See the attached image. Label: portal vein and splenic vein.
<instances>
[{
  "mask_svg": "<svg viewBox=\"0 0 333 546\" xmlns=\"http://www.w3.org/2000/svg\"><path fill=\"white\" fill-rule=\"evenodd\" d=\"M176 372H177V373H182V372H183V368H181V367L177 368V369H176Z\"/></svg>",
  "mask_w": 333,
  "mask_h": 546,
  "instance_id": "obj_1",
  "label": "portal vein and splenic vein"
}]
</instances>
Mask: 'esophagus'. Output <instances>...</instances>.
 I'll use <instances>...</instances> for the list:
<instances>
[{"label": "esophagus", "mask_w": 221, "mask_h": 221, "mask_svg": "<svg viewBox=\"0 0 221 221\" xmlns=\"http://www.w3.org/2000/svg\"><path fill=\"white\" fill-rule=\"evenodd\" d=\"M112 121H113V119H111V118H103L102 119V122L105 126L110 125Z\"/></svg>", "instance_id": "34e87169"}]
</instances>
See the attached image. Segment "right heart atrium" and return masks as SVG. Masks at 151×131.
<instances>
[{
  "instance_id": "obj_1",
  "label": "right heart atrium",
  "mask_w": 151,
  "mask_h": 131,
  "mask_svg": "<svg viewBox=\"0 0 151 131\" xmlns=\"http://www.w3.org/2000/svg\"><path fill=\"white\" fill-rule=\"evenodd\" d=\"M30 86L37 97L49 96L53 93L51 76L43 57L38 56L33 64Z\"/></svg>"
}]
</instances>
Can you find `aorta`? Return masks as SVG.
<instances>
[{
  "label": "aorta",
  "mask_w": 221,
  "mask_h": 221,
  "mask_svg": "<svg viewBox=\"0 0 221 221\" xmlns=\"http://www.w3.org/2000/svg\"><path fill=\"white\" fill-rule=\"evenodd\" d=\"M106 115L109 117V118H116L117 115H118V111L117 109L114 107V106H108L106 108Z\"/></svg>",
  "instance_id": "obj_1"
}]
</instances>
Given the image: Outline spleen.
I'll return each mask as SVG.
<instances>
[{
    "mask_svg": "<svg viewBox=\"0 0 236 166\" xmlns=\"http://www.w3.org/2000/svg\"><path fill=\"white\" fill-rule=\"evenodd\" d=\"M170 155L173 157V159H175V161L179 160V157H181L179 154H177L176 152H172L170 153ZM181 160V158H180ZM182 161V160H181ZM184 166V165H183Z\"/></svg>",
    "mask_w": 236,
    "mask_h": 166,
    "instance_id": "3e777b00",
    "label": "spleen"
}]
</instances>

════════════════════

» **PROMPT**: Once the listing above has been read, restate it exactly.

» **ANSWER TO THIS TASK**:
See the attached image. Label: portal vein and splenic vein.
<instances>
[{
  "mask_svg": "<svg viewBox=\"0 0 333 546\" xmlns=\"http://www.w3.org/2000/svg\"><path fill=\"white\" fill-rule=\"evenodd\" d=\"M176 372H177V373H182V372H183V368H181V367L177 368V369H176Z\"/></svg>",
  "mask_w": 333,
  "mask_h": 546,
  "instance_id": "obj_1",
  "label": "portal vein and splenic vein"
}]
</instances>
Mask: 'esophagus'. Output <instances>...</instances>.
 I'll use <instances>...</instances> for the list:
<instances>
[{"label": "esophagus", "mask_w": 221, "mask_h": 221, "mask_svg": "<svg viewBox=\"0 0 221 221\" xmlns=\"http://www.w3.org/2000/svg\"><path fill=\"white\" fill-rule=\"evenodd\" d=\"M112 121H113V119H111V118H103L102 119V122L105 126L110 125Z\"/></svg>", "instance_id": "34e87169"}]
</instances>
See the attached image. Segment "right heart atrium" and return masks as SVG. Masks at 151×131.
<instances>
[{
  "instance_id": "obj_1",
  "label": "right heart atrium",
  "mask_w": 151,
  "mask_h": 131,
  "mask_svg": "<svg viewBox=\"0 0 151 131\" xmlns=\"http://www.w3.org/2000/svg\"><path fill=\"white\" fill-rule=\"evenodd\" d=\"M30 86L37 97L49 96L53 93L51 76L43 57L38 56L33 64Z\"/></svg>"
}]
</instances>
Can you find `aorta`? Return masks as SVG.
<instances>
[{
  "label": "aorta",
  "mask_w": 221,
  "mask_h": 221,
  "mask_svg": "<svg viewBox=\"0 0 221 221\" xmlns=\"http://www.w3.org/2000/svg\"><path fill=\"white\" fill-rule=\"evenodd\" d=\"M106 115L109 117V118H116L117 115H118V111L117 109L114 107V106H108L106 108Z\"/></svg>",
  "instance_id": "obj_1"
}]
</instances>
Given the image: Outline spleen.
I'll return each mask as SVG.
<instances>
[{
    "mask_svg": "<svg viewBox=\"0 0 236 166\" xmlns=\"http://www.w3.org/2000/svg\"><path fill=\"white\" fill-rule=\"evenodd\" d=\"M170 155L173 157V159H175V161L179 160V157H181L179 154H177L176 152H172L170 153ZM181 160V158H180ZM182 161V160H181ZM184 166V165H183Z\"/></svg>",
    "mask_w": 236,
    "mask_h": 166,
    "instance_id": "3e777b00",
    "label": "spleen"
}]
</instances>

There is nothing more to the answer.